Put another way, character classes offered niche protection. In (A)D&D, for example, each class fulfilled a particular role in the party. Fighters had the best combat bonuses, clerics and magic-users had exclusive spell lists, and the thief had, well, thief abilities. Subclasses, such as druids or rangers, were still slotted under these main roles; a four-PC party may make due with a barbarian instead of a fighter, but they’d think twice before substituting the barbarian for the cleric.

While other systems may be less clear in terms of roles, players generally look for niches to fill when creating characters. A modern mercenary team may want a sniper, an engineer, a ninja, and a face. A group of supernatural investigators may want an academic, a detective, a grifter, and a medium. A group of interstellar explorers may want a gunnery marksman, a negotiator, a pilot, and a tank.

In any of these groupings, niches are clear. The ninja PC expects to have the best infiltration abilities in the group. The medium PC probably wants to be the only one that can interact with ghostly spirits directly. The pilot PC wants to be the one that the others rely on to get them out of a firefight with space pirates in an asteroid field in one piece. If it turns out that the engineer is the stealthiest, the grifter is the best researcher, or the tank is also the best pilot, then something is off.

So why not eliminate skill lists altogether? Why not instead define a PC’s niche and set task bonuses accordingly? Here are some arguments in favor:

1. Players want to be confident that their characters are the best at what they do. Here you are freeing the player from the aggravation of being prudent and vigilant when spending XP; she’ll always have the best bonus for the stuff she’s supposed to be good at.

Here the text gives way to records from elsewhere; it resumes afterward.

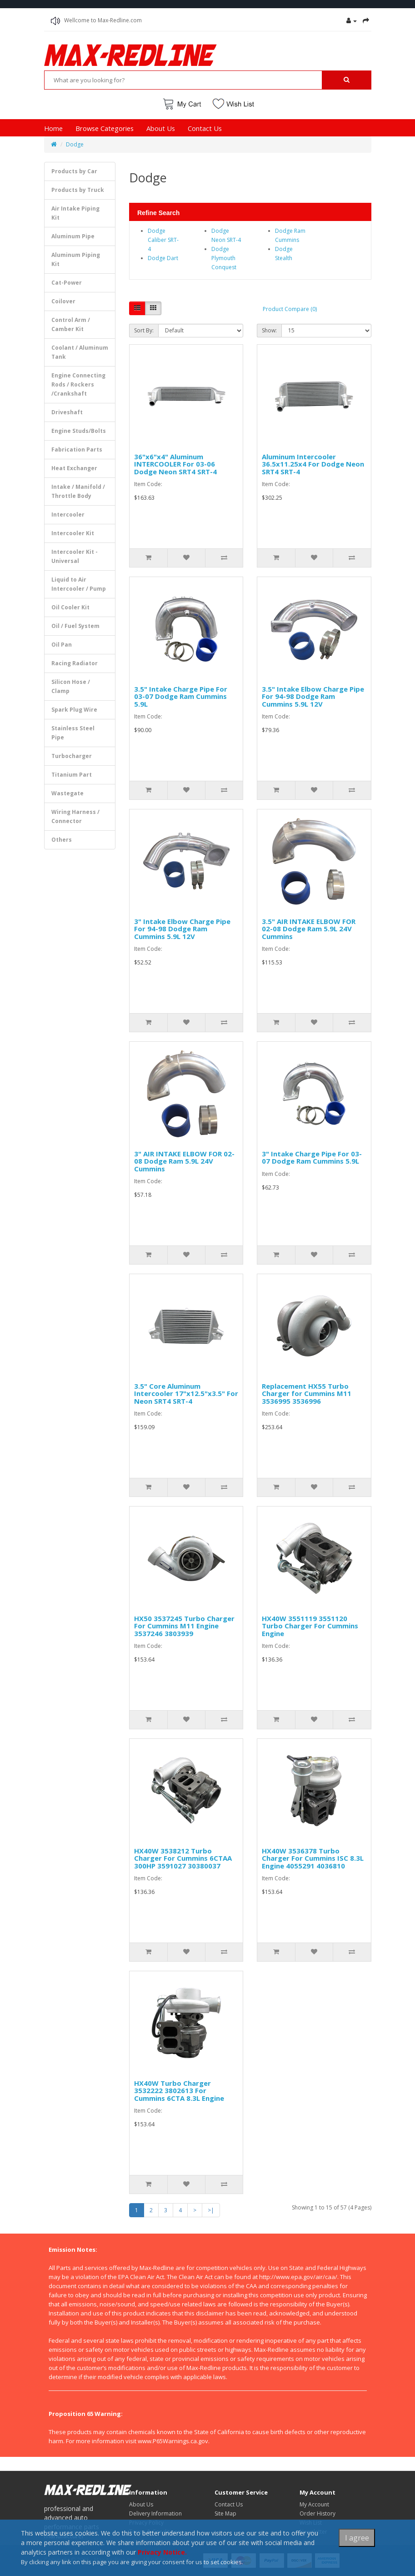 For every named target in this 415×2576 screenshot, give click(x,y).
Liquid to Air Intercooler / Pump (78, 584)
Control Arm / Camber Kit (70, 324)
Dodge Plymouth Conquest (223, 258)
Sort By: (144, 330)
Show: (269, 330)
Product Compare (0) (290, 309)
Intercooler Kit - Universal (74, 556)
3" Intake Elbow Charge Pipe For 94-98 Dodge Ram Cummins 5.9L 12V (182, 929)
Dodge (75, 144)
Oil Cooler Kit (70, 607)
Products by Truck (77, 190)
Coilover (63, 301)
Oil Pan (61, 644)
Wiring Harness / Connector (75, 816)
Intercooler (68, 514)
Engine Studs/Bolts (78, 431)
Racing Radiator (74, 663)
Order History (317, 2513)
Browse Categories (104, 128)
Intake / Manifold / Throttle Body (78, 491)
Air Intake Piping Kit (75, 213)
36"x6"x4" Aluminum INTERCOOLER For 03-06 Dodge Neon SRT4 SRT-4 (175, 464)
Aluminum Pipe (73, 236)
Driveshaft (67, 412)
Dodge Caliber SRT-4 (163, 240)
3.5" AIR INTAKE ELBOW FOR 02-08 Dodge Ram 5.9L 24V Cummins (308, 929)
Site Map (225, 2513)
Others (61, 840)
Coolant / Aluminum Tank (79, 352)
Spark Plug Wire (74, 709)
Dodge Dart (163, 258)
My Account (314, 2504)
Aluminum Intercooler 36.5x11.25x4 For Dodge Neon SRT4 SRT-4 (313, 464)
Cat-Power (66, 282)
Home (53, 128)
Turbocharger (71, 756)
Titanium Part (71, 774)
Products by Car (74, 171)
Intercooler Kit (72, 533)
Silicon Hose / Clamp (70, 686)
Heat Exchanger (74, 468)
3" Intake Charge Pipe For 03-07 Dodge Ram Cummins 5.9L (312, 1157)
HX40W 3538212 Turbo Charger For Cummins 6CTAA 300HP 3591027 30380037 (183, 1858)
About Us (160, 128)
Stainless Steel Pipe (73, 732)
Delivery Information (155, 2513)
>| (211, 2210)
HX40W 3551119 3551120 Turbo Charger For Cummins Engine (310, 1626)
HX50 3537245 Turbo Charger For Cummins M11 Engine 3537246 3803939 (184, 1626)
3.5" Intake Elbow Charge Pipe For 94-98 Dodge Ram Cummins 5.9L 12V (313, 696)
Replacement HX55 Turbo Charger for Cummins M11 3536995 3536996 (306, 1393)
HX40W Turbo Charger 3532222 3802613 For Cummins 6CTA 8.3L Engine (179, 2091)
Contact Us (205, 128)
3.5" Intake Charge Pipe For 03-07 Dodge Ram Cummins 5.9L (180, 696)
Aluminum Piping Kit (75, 259)
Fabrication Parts (76, 449)
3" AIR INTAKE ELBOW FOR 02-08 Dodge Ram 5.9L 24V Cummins (184, 1161)
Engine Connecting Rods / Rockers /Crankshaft (78, 384)
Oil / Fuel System (75, 626)
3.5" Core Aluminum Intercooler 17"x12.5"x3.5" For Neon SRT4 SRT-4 (186, 1393)
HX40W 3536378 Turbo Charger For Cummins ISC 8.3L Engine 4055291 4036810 (313, 1858)
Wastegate (67, 793) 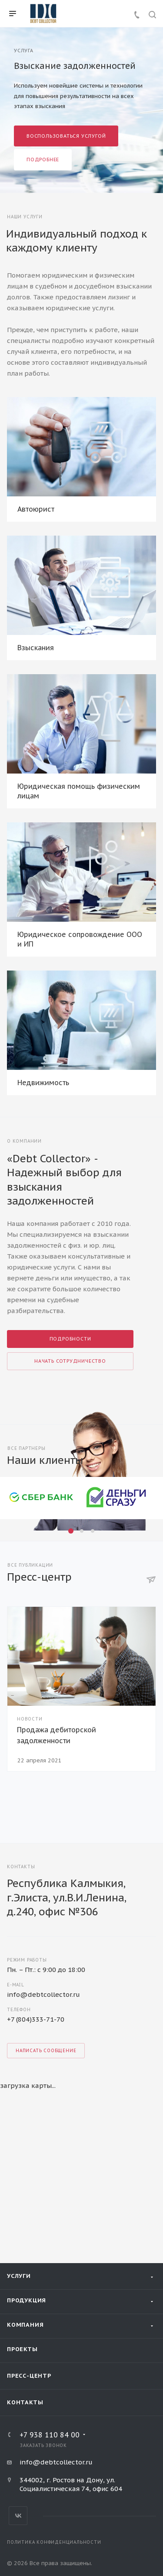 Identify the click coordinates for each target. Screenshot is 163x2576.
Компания (25, 2324)
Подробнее (43, 159)
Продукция (26, 2300)
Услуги (19, 2276)
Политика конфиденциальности (54, 2542)
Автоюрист (35, 509)
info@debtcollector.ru (43, 1994)
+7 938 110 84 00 (50, 2434)
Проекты (22, 2349)
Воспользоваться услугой (66, 136)
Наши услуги (25, 217)
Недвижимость (43, 1082)
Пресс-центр (29, 2375)
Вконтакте (18, 2515)
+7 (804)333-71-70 (35, 2019)
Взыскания (35, 647)
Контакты (25, 2402) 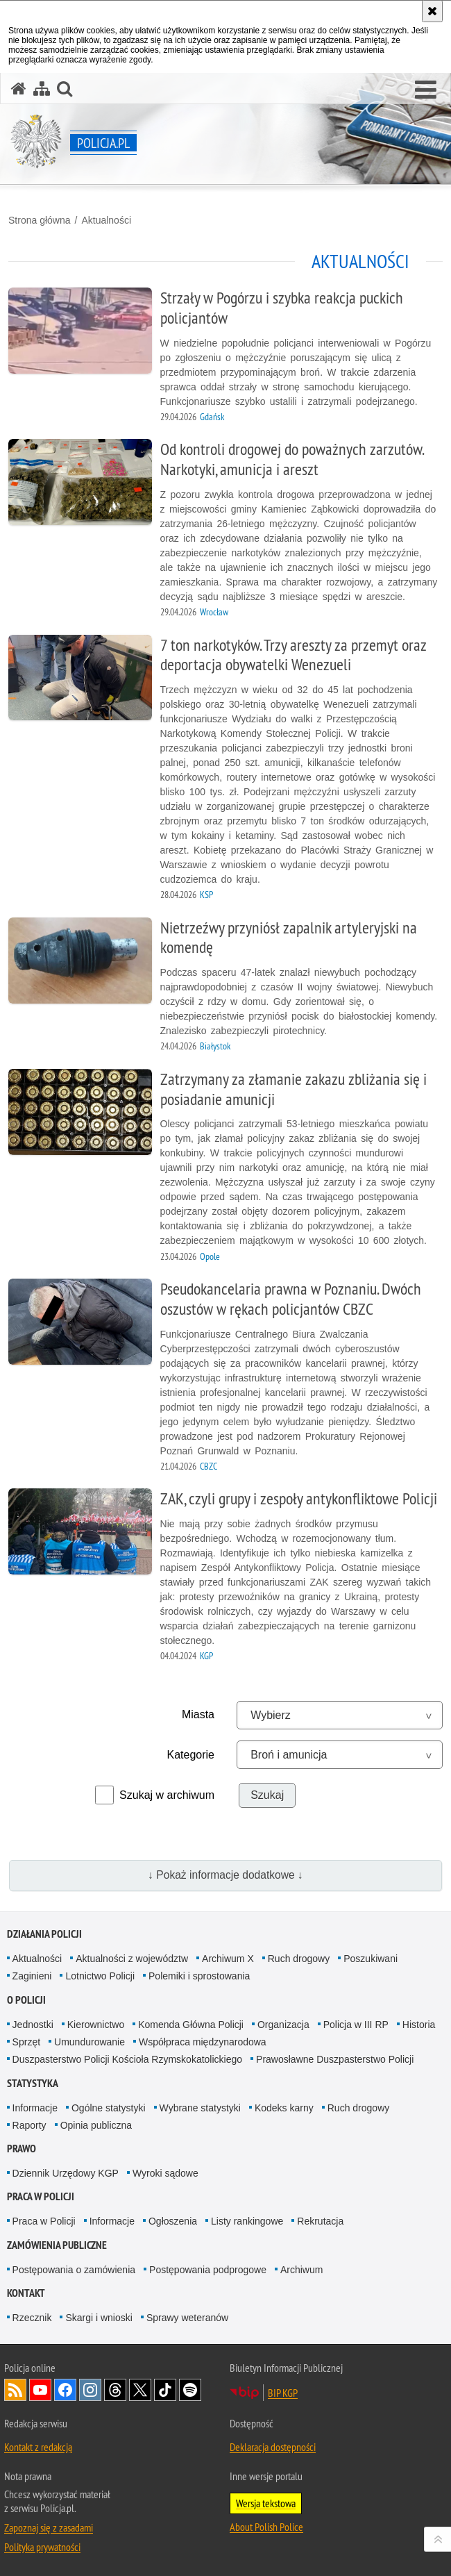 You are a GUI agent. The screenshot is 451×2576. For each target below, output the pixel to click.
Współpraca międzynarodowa (202, 2041)
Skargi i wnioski (98, 2317)
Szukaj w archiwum (166, 1795)
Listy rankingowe (247, 2221)
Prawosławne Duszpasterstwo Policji (335, 2059)
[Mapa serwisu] (41, 88)
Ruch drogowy (299, 1958)
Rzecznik (32, 2317)
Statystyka (32, 2083)
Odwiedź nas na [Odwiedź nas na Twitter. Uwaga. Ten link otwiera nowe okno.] (140, 2390)
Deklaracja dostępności (273, 2447)
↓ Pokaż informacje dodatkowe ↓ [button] (225, 1875)
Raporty (29, 2125)
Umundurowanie (89, 2041)
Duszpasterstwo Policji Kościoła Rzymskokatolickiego (127, 2059)
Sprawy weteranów (187, 2317)
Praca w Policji (40, 2196)
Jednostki (32, 2024)
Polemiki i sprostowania (199, 1975)
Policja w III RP (356, 2024)
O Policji (26, 2000)
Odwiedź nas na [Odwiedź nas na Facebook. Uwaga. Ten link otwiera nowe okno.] (65, 2390)
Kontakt (26, 2293)
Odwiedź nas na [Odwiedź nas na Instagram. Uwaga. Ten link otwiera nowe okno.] (90, 2390)
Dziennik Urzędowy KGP (65, 2173)
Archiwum (301, 2269)
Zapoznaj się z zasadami (48, 2527)
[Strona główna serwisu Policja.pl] (18, 88)
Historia (418, 2024)
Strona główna (39, 220)
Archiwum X (228, 1958)
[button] (425, 90)
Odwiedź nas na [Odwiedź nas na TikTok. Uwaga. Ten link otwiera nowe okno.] (165, 2390)
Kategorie (191, 1755)
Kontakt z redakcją (38, 2447)
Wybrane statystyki (200, 2107)
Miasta (198, 1714)
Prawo (21, 2148)
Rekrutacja (320, 2221)
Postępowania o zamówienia (73, 2269)
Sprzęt (26, 2041)
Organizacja (283, 2024)
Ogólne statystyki (108, 2107)
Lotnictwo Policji (100, 1975)
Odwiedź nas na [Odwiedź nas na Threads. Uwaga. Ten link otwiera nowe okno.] (115, 2390)
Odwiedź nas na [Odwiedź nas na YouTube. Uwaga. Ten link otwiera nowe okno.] (40, 2390)
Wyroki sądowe (165, 2173)
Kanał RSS (15, 2390)
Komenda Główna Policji (191, 2024)
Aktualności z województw (132, 1958)
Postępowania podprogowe (207, 2269)
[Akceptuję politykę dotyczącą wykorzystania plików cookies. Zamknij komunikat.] (432, 11)
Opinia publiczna (96, 2125)
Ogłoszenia (172, 2221)
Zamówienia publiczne (57, 2245)
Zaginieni (32, 1975)
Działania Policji (44, 1934)
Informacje (35, 2107)
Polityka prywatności (42, 2547)
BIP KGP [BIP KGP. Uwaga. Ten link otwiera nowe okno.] (283, 2393)
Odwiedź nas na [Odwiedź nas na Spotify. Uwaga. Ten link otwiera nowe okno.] (190, 2390)
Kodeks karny (284, 2107)
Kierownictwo (95, 2024)
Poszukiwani (370, 1958)
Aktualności (106, 220)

2. It cuts down on the player’s irritation during “oops” moments. We’ve all had “oops” moments with skill selection, whether it was forgetting that a ninja should have a climbing skill or that you forgot to subdivide gun skills. While this can be played for laughs, I’ve often found that a moment of snickering wasn’t worth a moody player for the remainder of a session.

3. It speeds play. From cutting down on XP expenditure time to shortening a combat round that would otherwise drag while the player scours her character sheet for the proper skill (or worse, adding numbers together), keeping it simple speeds play.

4. It cuts down on confusion. How many times have you had a player stop the game because she forgot a particular situational bonus or forgot she had a rarely-used skill? While “tough, you forgot” is a valid answer, it’s something that should not have happened save for a metagame reason.

5. Players can’t “min-max.” Sometimes this is blatant; the player with a pilot PC is barely proficient at piloting because she really wanted to be a confidence artist. Sometimes this is insidious; the player tried to spread points around to cover every base. Sometimes this is a misunderstanding; when the player said “ninja” everyone else at the table thought she meant “infiltrator” but what she really meant was “lethally quick killing machine.” With a skill-less system, the capabilities are defined up front.

6. Players find it harder to cheat. Let’s face it; some players are going to add a few points when no one’s checking. This is much harder to do with less bonuses to keep track of.

7. You aren’t really eliminating skills, you’re simply making broader skill categories. As a simple example, you may create three categories: highest bonus, middle bonus, low bonus. A private detective PC may have the highest bonus when investigating, a middle bonus when doing academic research and fighting, and a low bonus for everything else not barred outright. “Investigating” covers a wide range of skills, from evidence gathering to questioning, while “fighting” covers attacks and defenses.

8. Even if you don’t use this for PCs, it’s a great shorthand to quickly stat out NPCs. I use this in virtually every campaign I run; otherwise I’d waste a lot of time comprehensively statting NPCs.

So how about you? Have you ever eliminated skills from a game system or collapsed them to the point that your PCs were practically skill-less? How well did it work? What problems have you seen or would you anticipate converting a system to eliminate skills?